A project that shows the sheer force of nature if we cease seeking innovative solutions to battle the rising water. “Waterlicht” takes the audience through a journey of water in specific locations.
“Waterlicht is an inspiration for the future: can we build floating cities, how much power can we generate from the movement of water? Experience the vulnerability and the power of living with water,” says Daan Roosegaarde, Artist and Innovator
Inclusive, Resilient, Sustainable Urban Development
By Rejeev Issar, Policy Specialist, Global Climate Risks and Risk Governance, UNDP
Considering that the battle for sustainable development will increasingly be fought in cities, the center of gravity for action to achieve the Sustainable Development Goals (SDGs) will inevitably gravitate towards urban centres.
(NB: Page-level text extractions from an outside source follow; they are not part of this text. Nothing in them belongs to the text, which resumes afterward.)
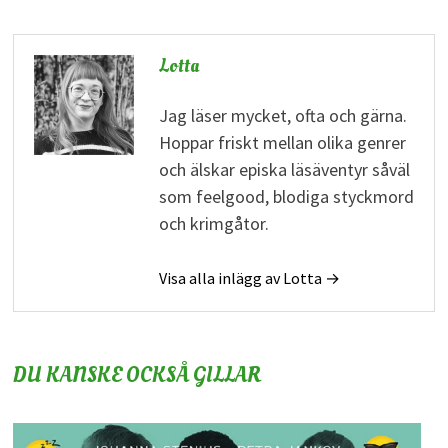
Lotta
Jag läser mycket, ofta och gärna.
Hoppar friskt mellan olika genrer
och älskar episka läsäventyr såväl
som feelgood, blodiga styckmord
och krimgåtor.
Visa alla inlägg av Lotta →
DU KANSKE OCKSÅ GILLAR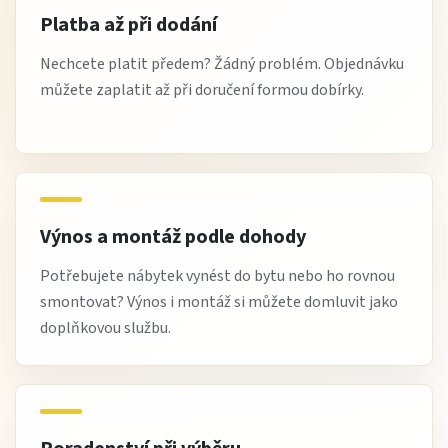
Platba až při dodání
Nechcete platit předem? Žádný problém. Objednávku
můžete zaplatit až při doručení formou dobírky.
Výnos a montáž podle dohody
Potřebujete nábytek vynést do bytu nebo ho rovnou
smontovat? Výnos i montáž si můžete domluvit jako
doplňkovou službu.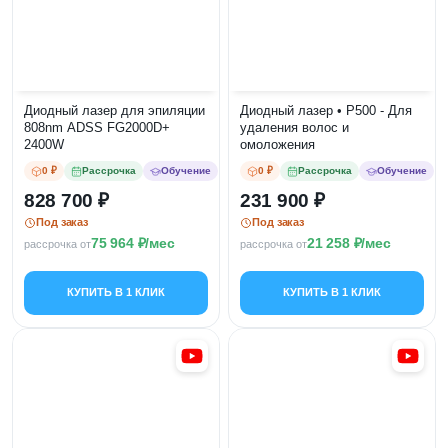
Диодный лазер для эпиляции
Диодный лазер • P500 - Для
808nm ADSS FG2000D+
удаления волос и
2400W
омоложения
0 ₽
Рассрочка
Обучение
0 ₽
Рассрочка
Обучение
828 700
231 900
Под заказ
Под заказ
75 964
/мес
21 258
/мес
рассрочка от
рассрочка от
КУПИТЬ В 1 КЛИК
КУПИТЬ В 1 КЛИК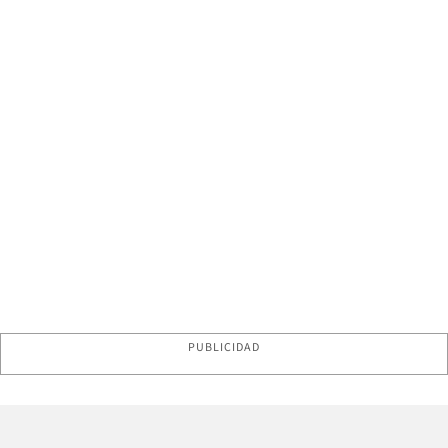
PUBLICIDAD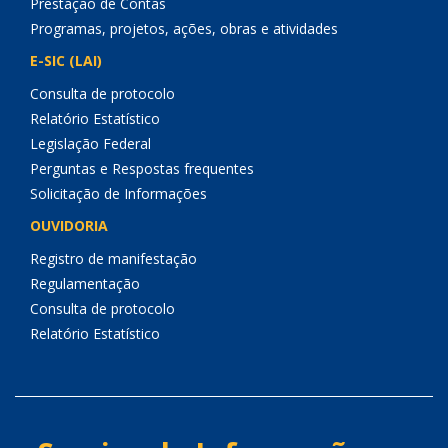
Prestação de Contas
Programas, projetos, ações, obras e atividades
E-SIC (LAI)
Consulta de protocolo
Relatório Estatístico
Legislação Federal
Perguntas e Respostas frequentes
Solicitação de Informações
OUVIDORIA
Registro de manifestação
Regulamentação
Consulta de protocolo
Relatório Estatístico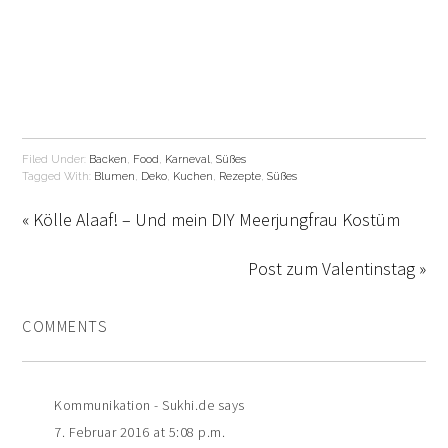
Filed Under:
Backen
,
Food
,
Karneval
,
Süßes
Tagged With:
Blumen
,
Deko
,
Kuchen
,
Rezepte
,
Süßes
« Kölle Alaaf! – Und mein DIY Meerjungfrau Kostüm
Post zum Valentinstag »
COMMENTS
Kommunikation - Sukhi.de
says
7. Februar 2016 at 5:08 p.m.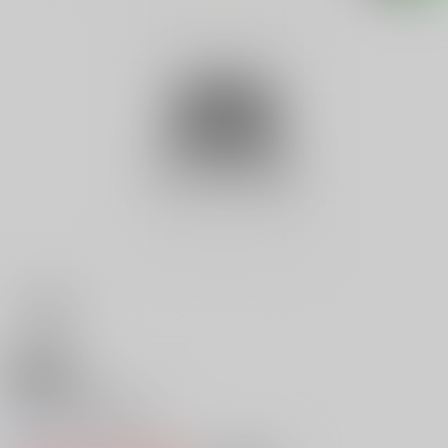
18禁
ぐるぐる忍術帖 ８
0
レビュー数
0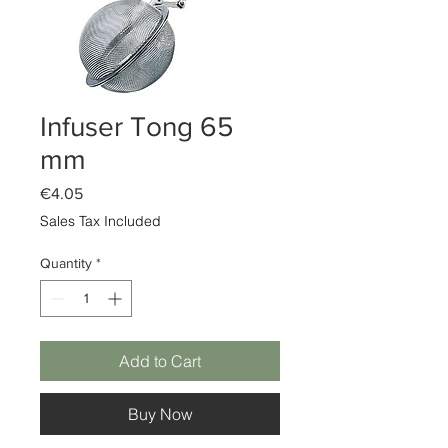
Infuser Tong 65
mm
Price
€4.05
Sales Tax Included
Quantity
*
Add to Cart
Buy Now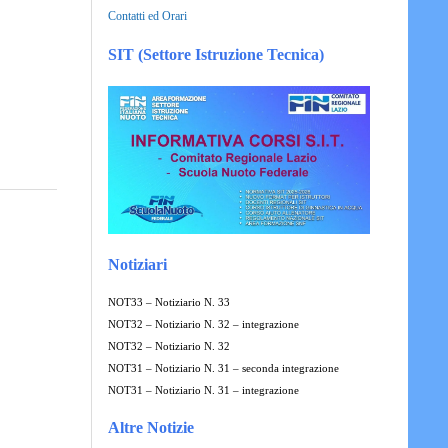
Contatti ed Orari
SIT (Settore Istruzione Tecnica)
Notiziari
NOT33 – Notiziario N. 33
NOT32 – Notiziario N. 32 – integrazione
NOT32 – Notiziario N. 32
NOT31 – Notiziario N. 31 – seconda integrazione
NOT31 – Notiziario N. 31 – integrazione
Altre Notizie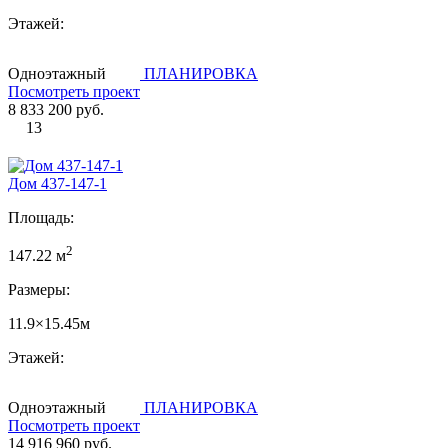
Этажей:
Одноэтажный
ПЛАНИРОВКА
Посмотреть проект
8 833 200 руб.
13
Дом 437-147-1
Площадь:
2
147.22 м
Размеры:
11.9×15.45м
Этажей:
Одноэтажный
ПЛАНИРОВКА
Посмотреть проект
14 916 960 руб.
Ensuring a resilient and sustainable urban development paradigm will necessitate a range of actions involving incremental steps such as improving efficiency within existing technological, governance and value systems, as well as transformational changes, accompanied by a cultural shift in governance contexts.
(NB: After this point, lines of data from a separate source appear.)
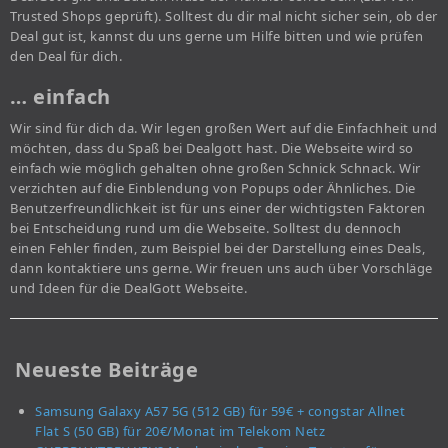
Trusted Shops geprüft). Solltest du dir mal nicht sicher sein, ob der
Deal gut ist, kannst du uns gerne um Hilfe bitten und wie prüfen
den Deal für dich.
… einfach
Wir sind für dich da. Wir legen großen Wert auf die Einfachheit und
möchten, dass du Spaß bei Dealgott hast. Die Webseite wird so
einfach wie möglich gehalten ohne großen Schnick Schnack. Wir
verzichten auf die Einblendung von Popups oder Ähnliches. Die
Benutzerfreundlichkeit ist für uns einer der wichtigsten Faktoren
bei Entscheidung rund um die Webseite. Solltest du dennoch
einen Fehler finden, zum Beispiel bei der Darstellung eines Deals,
dann kontaktiere uns gerne. Wir freuen uns auch über Vorschläge
und Ideen für die DealGott Webseite.
Neueste Beiträge
Samsung Galaxy A57 5G (512 GB) für 59€ + congstar Allnet
Flat S (50 GB) für 20€/Monat im Telekom Netz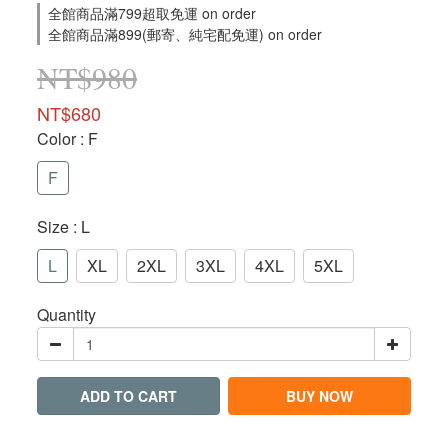
全館商品滿799超取免運 on order
全館商品滿899(郵寄、純宅配免運) on order
NT$980
NT$680
Color
: F
F
Size
: L
L
XL
2XL
3XL
4XL
5XL
Quantity
ADD TO CART
BUY NOW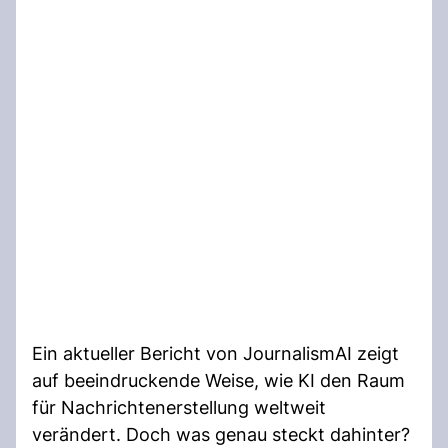
Ein aktueller Bericht von JournalismAI zeigt
auf beeindruckende Weise, wie KI den Raum
für Nachrichtenerstellung weltweit
verändert. Doch was genau steckt dahinter?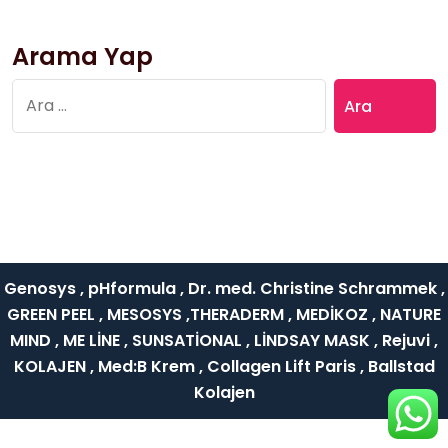
Arama Yap
Arama:
Genosys , pHformula , Dr. med. Christine Schrammek ,
GREEN PEEL , MESOSYS ,THERADERM , MEDİKOZ , NATURE
MIND , ME LİNE , SUNSATİONAL , LİNDSAY MASK , Rejuvi ,
KOLAJEN , Med:B Krem , Collagen Lift Paris , Ballstad
Kolajen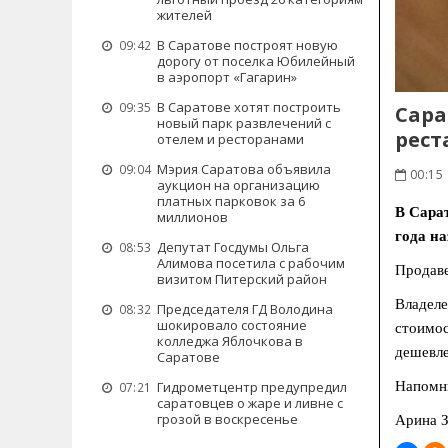
жителей
В Саратове построят новую
09:42
дорогу от поселка Юбилейный
в аэропорт «Гагарин»
В Саратове хотят построить
09:35
Сара
новый парк развлечений с
рест
отелем и ресторанами
Мэрия Саратова объявила
09:04
00:15 
аукцион на организацию
платных парковок за 6
В Сарат
миллионов
года на
Депутат Госдумы Ольга
08:53
Алимова посетила с рабочим
Продаве
визитом Питерский район
Владеле
Председателя ГД Володина
08:32
шокировало состояние
стоимос
колледжа Яблочкова в
дешевле
Саратове
Напомни
Гидрометцентр предупредил
07:21
саратовцев о жаре и ливне с
грозой в воскресенье
Арина З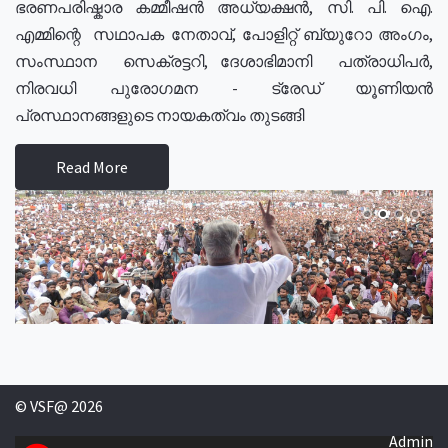
ഭരണപരിഷ്കാര കമ്മീഷൻ അധ്യക്ഷൻ, സി. പി. ഐ.
എമ്മിന്റെ സഥാപക നേതാവ്, പോളിറ്റ് ബ്യുറോ അംഗം,
സംസ്ഥാന സെക്രട്ടറി, ദേശാഭിമാനി പത്രാധിപർ,
നിരവധി പുരോഗമന - ട്രേഡ് യൂണിയൻ
പ്രസ്ഥാനങ്ങളുടെ നായകത്വം തുടങ്ങി
Read More
© VSF@ 2026
Admin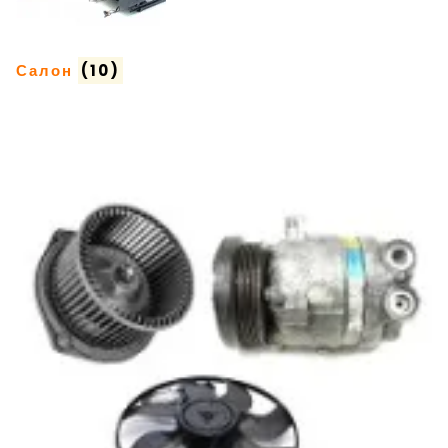
Салон
(10)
The United Nations Development Programme’s (UNDP) policy and programmatic work involve supporting countries and cities in advancing evidence-based urban development, strengthening urban governance and systems, promoting livelihood resilience and implementing disaster and climate-resilient development solutions. The regional Arab Cities Resilience Project helps municipal authorities identify actions and benchmarks to measure progress of resilience building. In the Europe and CIS Region, the ICT for Disaster Risk Reduction project helped cities develop ICT based solutions to manage disaster and climate risks as well as other emergencies.
The facts that nearly two-thirds of the urban infrastructure is yet to be built and that secondary and tertiary cities emerge as the fastest growing urban areas, offer a great opportunity to develop inclusive, resilient and sustainable cities. Our past experience and future projections testify to this need.